With the generator cooling system disassembled to troubleshoot an electrical problem, now was as good a time as any to tackle some basic cooling system maintenance. Northern Lights recommends the cooling system be serviced every two years, regardless of hours. Mine was last serviced three years ago, and it was giving a few indications that it was time to do it again. At high loads, the temperature crept up a little higher than it used to. More concerning, the coolant seemed to be slightly diluted with seawater.

A little context on the cooling system. A raw water pump uses a nylon impeller to pump seawater into the engine, where it runs across one side of a seawater-to-coolant heat exchanger (a cylinder filled with tubes, on one side of the tubes is coolant, on the other is seawater). Once it runs through the heat exchanger, it’s injected into the exhaust elbow to cool the exhaust gasses and then dumped overboard. This is a common design on marine engines since clean coolant (cooled by seawater at the heat exchanger) rather than corrosive seawater is actually circulating through the internals of the engine. How, then, was seawater getting into the coolant?

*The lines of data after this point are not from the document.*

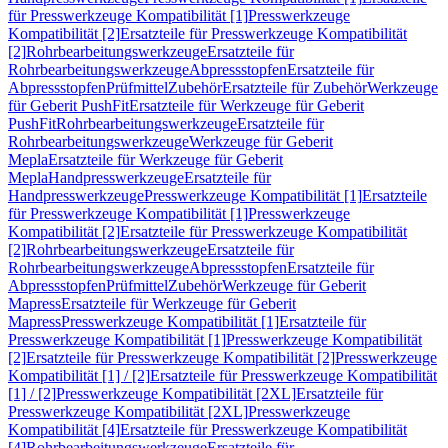
für Presswerkzeuge Kompatibilität [1]
Presswerkzeuge
Kompatibilität [2]
Ersatzteile für Presswerkzeuge Kompatibilität
[2]
Rohrbearbeitungswerkzeuge
Ersatzteile für
Rohrbearbeitungswerkzeuge
Abpressstopfen
Ersatzteile für
Abpressstopfen
Prüfmittel
Zubehör
Ersatzteile für Zubehör
Werkzeuge
für Geberit PushFit
Ersatzteile für Werkzeuge für Geberit
PushFit
Rohrbearbeitungswerkzeuge
Ersatzteile für
Rohrbearbeitungswerkzeuge
Werkzeuge für Geberit
Mepla
Ersatzteile für Werkzeuge für Geberit
Mepla
Handpresswerkzeuge
Ersatzteile für
Handpresswerkzeuge
Presswerkzeuge Kompatibilität [1]
Ersatzteile
für Presswerkzeuge Kompatibilität [1]
Presswerkzeuge
Kompatibilität [2]
Ersatzteile für Presswerkzeuge Kompatibilität
[2]
Rohrbearbeitungswerkzeuge
Ersatzteile für
Rohrbearbeitungswerkzeuge
Abpressstopfen
Ersatzteile für
Abpressstopfen
Prüfmittel
Zubehör
Werkzeuge für Geberit
Mapress
Ersatzteile für Werkzeuge für Geberit
Mapress
Presswerkzeuge Kompatibilität [1]
Ersatzteile für
Presswerkzeuge Kompatibilität [1]
Presswerkzeuge Kompatibilität
[2]
Ersatzteile für Presswerkzeuge Kompatibilität [2]
Presswerkzeuge
Kompatibilität [1] / [2]
Ersatzteile für Presswerkzeuge Kompatibilität
[1] / [2]
Presswerkzeuge Kompatibilität [2XL]
Ersatzteile für
Presswerkzeuge Kompatibilität [2XL]
Presswerkzeuge
Kompatibilität [4]
Ersatzteile für Presswerkzeuge Kompatibilität
[4]
Rohrbearbeitungswerkzeuge
Ersatzteile für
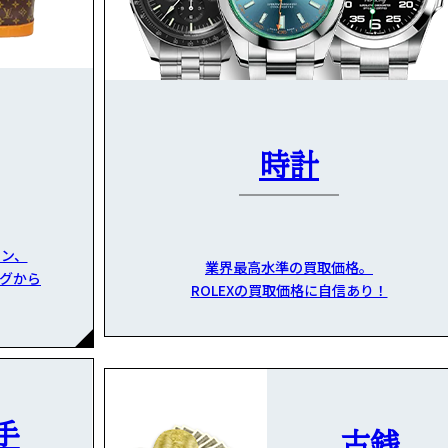
時計
ン、
業界最高水準の買取価格。
グから
ROLEXの買取価格に自信あり！
手
古銭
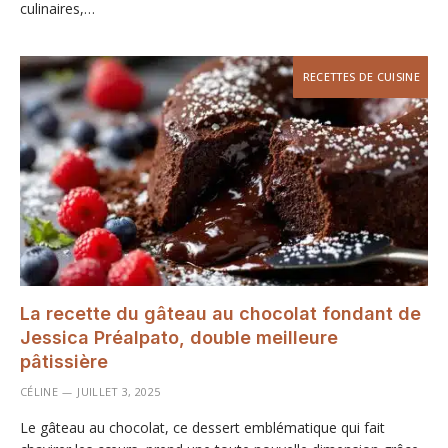
culinaires,…
RECETTES DE CUISINE
La recette du gâteau au chocolat fondant de
Jessica Préalpato, double meilleure
pâtissière
CÉLINE
JUILLET 3, 2025
Le gâteau au chocolat, ce dessert emblématique qui fait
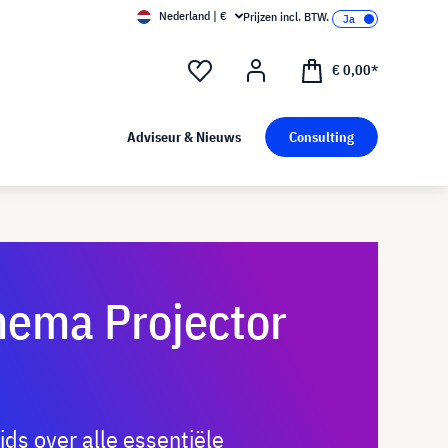
Nederland | €
Prijzen incl. BTW.
€ 0,00*
Adviseur & Nieuws
Consulting
ema Projector
ids over alle essentiële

Northern Lights uses rubber “boots” with hose clamps to isolate seawater and coolant. There’s a boot on both the intake and output side of the heat exchanger. The largest opening connects to the heat exchanger housing, keeping the coolant in the expansion tank. The next hose clamp is the most critical, since it holds the rubber boot onto the heat exchanger core and forms the only seal between coolant and seawater. The smallest hole, at a 90 degree angle to the others, is where seawater flows in from the raw water pump, and on the output side, where seawater is injected into the exhaust elbow.

Over time, vibration, thermal cycles, and compression of the rubber boots causes these hose clamps to loosen(3 and 4 in above photo). The coolant-to-seawater seal becomes less effective and seawater that is pressurized by the raw water pump can contaminate the coolant. This can be accelerated by impeller vanes or other obstructions that clog the heat exchanger, effectively increasing the pressure of the incoming seawater and overwhelming the seal. I suspected the seawater contamination was caused by this, but I wanted to rule out a failed heat exchanger so I took it to Seattle Radiator Works for cleaning and pressure testing. It came back clean and with a clean bill of health. Ordinarily at this point I’d put it back in, install new boots, refill the coolant, and be good to go for a few more years.

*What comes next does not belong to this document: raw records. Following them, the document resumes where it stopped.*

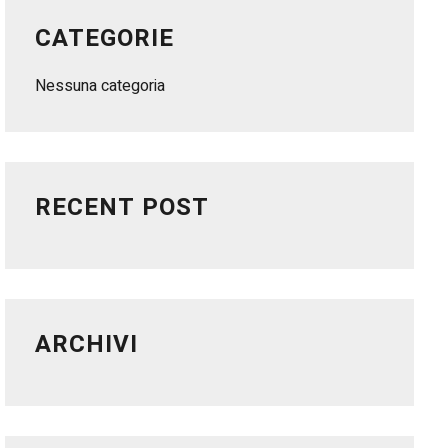
CATEGORIE
Nessuna categoria
RECENT POST
ARCHIVI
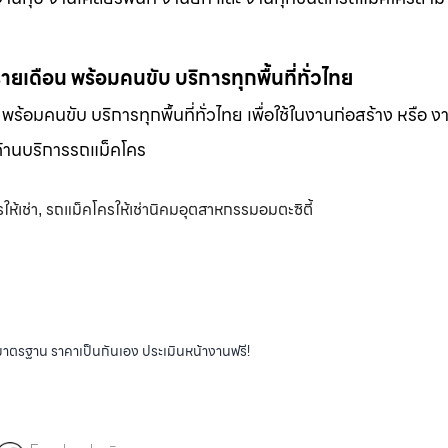
-รายเดือน พร้อมคนขับ บริการทุกพื้นที่ทั่วไทย
น พร้อมคนขับ บริการทุกพื้นที่ทั่วไทย เพื่อใช้ในงานก่อสร้าง หรือ ง
พด้านบริการรถแม็คโคร
ห้เช่า
รถแม็คโครให้เช่านิคมอุตสาหกรรมอมตะซิตี้
,
ได้มาตรฐาน ราคาเป็นกันเอง ประเมินหน้างานฟรี!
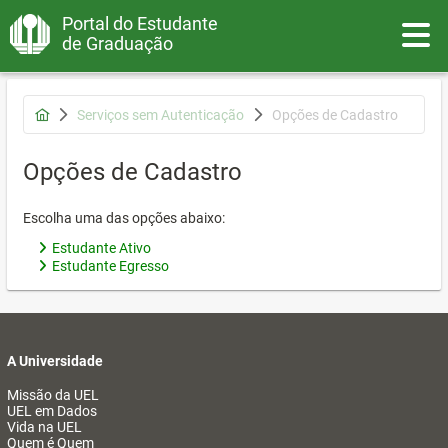
Portal do Estudante
Toggle
de Graduação
Serviços sem Autenticação
Opções de Cadastro
Opções de Cadastro
Escolha uma das opções abaixo:
Estudante Ativo
Estudante Egresso
A Universidade
Missão da UEL
UEL em Dados
Vida na UEL
Quem é Quem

But while things were partially disassembled, I also wanted to replace the thermostat (which was working fine, but 18 years old). This requires removing the exhaust elbow, starter, and expansion tank/exhaust manifold.

Testing the new thermostat before installation

Side note: Northern Lights ship with a cast iron exhaust elbow that inevitably fails, so this is a good time to replace it with the more robust (and equally priced) stainless steel version (make sure to remove the old gasket and install a new one, too).

Removing the expansion tank/exhaust manifold is straightforward, although the starter gets in the way. Rather than removing the entire starter, I was able to simply unbolt it and move it out of the way without disconnecting any wiring. Then I removed the five bolts and three nuts holding the expansion tank/exhaust manifold, whacked it a few times with a mallet to break it free, and pulled the whole assembly off the engine. Since there was some surface rust on the expansion tank and carbon buildup in the exhaust manifold, I opted to drop it off at Seattle Radiator Works for cleaning, pressure testing, and painting.

The next step was putting it all back together. The biggest challenge was getting the new boots to fit properly on the heat exchanger core. The heat exchanger core extends about an inch beyond the housing in each direction; this is where the boots clamp and form the seal between coolant and seawater, so positioning this perfectly is absolutely essential to avoiding seawater in the coolant. Further complicating things, the heat exchanger core must be oriented with the small bleed hole facing up, and the two larger holes facing down. Two things helped this process tremendously: “dry fitting” the core and marking with a sharpie where it should be, and using water to lubricate the boots to make fitting them easier.

Bob Senter, the ever-helpful Northern Lights guru, offered one more piece of advice: “There’s an assembly trick to making the boots seal the seawater out of the coolant: tighten the smaller hose clamp on the heat exchanger tube bundle first, then the bigger clamp on the manifold. If you do it in the reverse order, you’ll pinch the boot and create a seawater path.”

The heat exchanger core slides into the housing. Positioning it is critical so the boots can properly seal.

After reconnecting everything and tightening all the hose clamps and bolts, flushing the cooling system several times, and filling it with fresh coolant, I fired up the generator. Amazingly, it worked! Actually, it worked better than before. Even at 100% load, the temperature stays right where it should. Onto the next project…